Wolf D C, Carlton W W
Department of Veterinary Pathobiology, School of Veterinary Medicine, Purdue University, West Lafayette, IN 47907.
Food Chem Toxicol. 1990 May;28(5):351-60. doi: 10.1016/0278-6915(90)90109-z.
Dose-response and sequential studies of 2-bromoethylamine hydrobromide (BEA) nephrotoxicosis were carried out using Swiss ICR mice. For the dose-response study, 150 male mice, 30 per group, were injected intraperitoneally (ip) with 100, 200, 300, 400 or 500 mg BEA/kg and ten from each group were killed 1, 3 or 5 days after treatment. For the sequential study, 80 male mice were injected ip with 300 mg BEA/kg and ten were killed at 0.5, 1, 2, 3, 6, 12 or 18 hr, or 10 days after treatment. Control mice (10-15) in both studies were given 0.15 ml of 0.9% NaCl solution injected ip and were killed after 1, 3 or 5 days in the former study and after 18 hr of 10 days in the latter study. Mortality and the extent of the renal lesions were dose dependent. The percentage of mice with tubular necrosis varied from 0 in mice given 100 mg BEA/kg to 100 in mice given 400 mg BEA/kg. The percentage of mice with renal papillary necrosis was also dose dependent and varied from 0 in the 100 mg/kg group to 72 in the 400 mg/kg group.
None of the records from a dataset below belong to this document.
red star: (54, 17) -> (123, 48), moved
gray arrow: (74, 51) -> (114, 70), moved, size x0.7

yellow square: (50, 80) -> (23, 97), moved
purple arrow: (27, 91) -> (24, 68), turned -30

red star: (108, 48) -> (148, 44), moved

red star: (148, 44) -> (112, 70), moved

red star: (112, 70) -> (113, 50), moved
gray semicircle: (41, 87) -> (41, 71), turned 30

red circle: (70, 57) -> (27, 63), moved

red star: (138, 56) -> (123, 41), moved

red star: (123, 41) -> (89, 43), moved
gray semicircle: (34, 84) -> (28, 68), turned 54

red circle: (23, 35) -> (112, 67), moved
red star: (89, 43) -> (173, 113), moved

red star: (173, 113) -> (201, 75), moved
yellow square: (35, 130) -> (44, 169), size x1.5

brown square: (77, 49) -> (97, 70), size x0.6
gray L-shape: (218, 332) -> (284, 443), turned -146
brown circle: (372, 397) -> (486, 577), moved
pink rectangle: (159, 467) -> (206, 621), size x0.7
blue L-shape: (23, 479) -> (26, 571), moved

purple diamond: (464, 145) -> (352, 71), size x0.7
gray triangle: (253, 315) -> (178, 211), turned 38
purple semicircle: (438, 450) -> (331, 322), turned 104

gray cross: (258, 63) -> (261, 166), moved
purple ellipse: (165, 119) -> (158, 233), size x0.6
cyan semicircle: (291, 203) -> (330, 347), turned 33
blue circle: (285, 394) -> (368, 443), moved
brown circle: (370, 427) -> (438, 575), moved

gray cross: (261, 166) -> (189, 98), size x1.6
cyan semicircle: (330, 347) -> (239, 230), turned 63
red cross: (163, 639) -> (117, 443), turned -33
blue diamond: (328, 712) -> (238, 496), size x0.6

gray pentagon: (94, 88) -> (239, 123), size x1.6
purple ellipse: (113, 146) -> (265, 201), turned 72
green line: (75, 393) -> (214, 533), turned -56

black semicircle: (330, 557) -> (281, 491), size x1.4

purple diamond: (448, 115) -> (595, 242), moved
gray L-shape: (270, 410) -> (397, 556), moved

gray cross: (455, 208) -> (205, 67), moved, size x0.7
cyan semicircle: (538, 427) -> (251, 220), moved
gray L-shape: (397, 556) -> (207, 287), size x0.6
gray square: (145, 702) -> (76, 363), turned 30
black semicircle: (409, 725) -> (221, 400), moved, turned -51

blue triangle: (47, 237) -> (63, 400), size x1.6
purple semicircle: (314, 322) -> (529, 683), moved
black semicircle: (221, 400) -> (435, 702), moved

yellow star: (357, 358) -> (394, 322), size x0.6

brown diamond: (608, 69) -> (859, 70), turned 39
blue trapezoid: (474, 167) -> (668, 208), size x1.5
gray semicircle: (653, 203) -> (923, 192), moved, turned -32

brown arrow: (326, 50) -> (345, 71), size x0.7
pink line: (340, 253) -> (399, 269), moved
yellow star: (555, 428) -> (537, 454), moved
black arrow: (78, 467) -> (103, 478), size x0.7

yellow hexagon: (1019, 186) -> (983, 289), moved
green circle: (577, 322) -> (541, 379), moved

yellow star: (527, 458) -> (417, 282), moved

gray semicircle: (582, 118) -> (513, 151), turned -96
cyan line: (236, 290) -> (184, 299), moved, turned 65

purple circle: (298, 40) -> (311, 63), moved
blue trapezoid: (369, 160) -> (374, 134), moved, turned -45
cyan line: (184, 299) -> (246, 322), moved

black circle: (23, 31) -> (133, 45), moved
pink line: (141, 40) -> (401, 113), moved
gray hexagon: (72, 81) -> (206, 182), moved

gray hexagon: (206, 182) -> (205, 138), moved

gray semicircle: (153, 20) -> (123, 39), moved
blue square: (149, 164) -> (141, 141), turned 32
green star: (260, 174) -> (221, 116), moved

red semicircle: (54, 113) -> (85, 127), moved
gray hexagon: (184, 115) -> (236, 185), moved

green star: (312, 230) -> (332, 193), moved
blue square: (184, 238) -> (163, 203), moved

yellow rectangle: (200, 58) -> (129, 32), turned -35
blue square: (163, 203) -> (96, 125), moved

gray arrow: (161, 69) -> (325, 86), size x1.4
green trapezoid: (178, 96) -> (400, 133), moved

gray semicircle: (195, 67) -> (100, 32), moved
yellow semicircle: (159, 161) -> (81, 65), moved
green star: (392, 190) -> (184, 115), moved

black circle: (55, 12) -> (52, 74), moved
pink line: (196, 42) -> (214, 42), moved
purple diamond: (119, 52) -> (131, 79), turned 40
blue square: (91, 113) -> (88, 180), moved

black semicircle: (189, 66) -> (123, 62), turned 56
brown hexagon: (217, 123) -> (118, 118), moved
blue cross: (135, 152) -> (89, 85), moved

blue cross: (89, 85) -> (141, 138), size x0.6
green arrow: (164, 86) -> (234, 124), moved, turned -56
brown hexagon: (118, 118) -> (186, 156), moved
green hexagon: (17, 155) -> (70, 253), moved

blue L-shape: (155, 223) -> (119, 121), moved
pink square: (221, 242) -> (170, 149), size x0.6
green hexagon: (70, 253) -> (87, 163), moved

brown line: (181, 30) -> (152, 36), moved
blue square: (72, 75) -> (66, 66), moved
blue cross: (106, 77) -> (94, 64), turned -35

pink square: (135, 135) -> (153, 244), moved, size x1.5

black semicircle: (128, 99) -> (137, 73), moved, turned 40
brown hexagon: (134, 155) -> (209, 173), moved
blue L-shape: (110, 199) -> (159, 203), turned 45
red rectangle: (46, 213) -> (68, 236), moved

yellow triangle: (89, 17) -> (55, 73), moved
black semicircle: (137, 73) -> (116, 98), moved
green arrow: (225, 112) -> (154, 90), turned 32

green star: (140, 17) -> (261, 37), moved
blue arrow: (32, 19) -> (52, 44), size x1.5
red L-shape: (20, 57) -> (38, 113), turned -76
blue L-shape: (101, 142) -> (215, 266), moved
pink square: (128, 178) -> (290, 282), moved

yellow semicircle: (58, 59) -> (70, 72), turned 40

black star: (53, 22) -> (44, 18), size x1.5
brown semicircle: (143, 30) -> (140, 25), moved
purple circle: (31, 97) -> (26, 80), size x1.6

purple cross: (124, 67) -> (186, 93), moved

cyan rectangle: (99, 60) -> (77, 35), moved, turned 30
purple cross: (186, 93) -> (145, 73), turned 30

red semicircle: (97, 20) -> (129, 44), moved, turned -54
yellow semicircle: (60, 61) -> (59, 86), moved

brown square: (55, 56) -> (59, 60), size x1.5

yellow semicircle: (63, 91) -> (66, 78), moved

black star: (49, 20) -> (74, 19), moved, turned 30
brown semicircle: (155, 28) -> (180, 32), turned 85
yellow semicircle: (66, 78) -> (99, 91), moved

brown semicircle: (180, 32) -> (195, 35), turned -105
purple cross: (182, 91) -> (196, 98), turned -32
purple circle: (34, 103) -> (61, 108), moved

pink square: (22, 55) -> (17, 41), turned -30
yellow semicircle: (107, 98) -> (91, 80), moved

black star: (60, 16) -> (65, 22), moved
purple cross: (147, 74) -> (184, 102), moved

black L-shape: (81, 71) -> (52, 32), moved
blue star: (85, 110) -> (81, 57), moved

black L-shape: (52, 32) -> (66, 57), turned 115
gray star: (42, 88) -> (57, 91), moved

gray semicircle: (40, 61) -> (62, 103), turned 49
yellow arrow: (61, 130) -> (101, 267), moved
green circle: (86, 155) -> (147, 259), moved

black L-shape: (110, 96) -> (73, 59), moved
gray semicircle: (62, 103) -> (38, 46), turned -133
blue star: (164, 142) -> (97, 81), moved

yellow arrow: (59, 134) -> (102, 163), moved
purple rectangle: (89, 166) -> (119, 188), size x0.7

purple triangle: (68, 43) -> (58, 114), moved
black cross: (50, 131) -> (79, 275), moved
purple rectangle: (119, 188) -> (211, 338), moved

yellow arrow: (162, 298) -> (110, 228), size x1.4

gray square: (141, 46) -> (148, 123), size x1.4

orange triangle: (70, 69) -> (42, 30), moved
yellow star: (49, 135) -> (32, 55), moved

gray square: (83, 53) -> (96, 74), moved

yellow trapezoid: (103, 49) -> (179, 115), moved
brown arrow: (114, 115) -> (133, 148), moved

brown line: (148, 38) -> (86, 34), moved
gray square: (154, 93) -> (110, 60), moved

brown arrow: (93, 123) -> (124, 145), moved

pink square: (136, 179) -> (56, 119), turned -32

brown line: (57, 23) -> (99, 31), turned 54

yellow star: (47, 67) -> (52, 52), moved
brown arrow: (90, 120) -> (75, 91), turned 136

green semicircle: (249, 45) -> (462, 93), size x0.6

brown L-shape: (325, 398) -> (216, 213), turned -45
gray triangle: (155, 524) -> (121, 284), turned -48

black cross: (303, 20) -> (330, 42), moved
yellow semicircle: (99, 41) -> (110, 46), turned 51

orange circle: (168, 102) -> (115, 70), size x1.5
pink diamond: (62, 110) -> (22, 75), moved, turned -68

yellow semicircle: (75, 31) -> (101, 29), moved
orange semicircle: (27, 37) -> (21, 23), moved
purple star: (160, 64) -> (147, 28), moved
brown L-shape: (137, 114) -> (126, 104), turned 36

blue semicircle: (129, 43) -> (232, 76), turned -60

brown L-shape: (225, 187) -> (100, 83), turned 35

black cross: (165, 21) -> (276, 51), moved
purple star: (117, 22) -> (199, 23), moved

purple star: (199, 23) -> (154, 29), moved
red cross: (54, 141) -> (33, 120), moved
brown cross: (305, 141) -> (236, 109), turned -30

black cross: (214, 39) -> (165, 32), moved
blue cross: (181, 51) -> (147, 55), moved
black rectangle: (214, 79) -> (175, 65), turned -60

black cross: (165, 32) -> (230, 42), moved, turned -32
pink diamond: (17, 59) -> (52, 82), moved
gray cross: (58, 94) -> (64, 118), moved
Degeneration of proximal tubules was detected 2 hr after treatment. Three hours after treatment, grossly, the renal cortex was diffusely pale and, microscopically, there was marked acute tubular necrosis. Epithelial cells lining the cortical tubules were regenerating 3 days after treatment. By 10 days after treatment cortical interstitial fibrosis was marked with many tubules lined by regenerating epithelium and many tubules were dilated. BEA-induced nephrotoxicosis in the mouse was primarily an acute cortical tubular necrosis.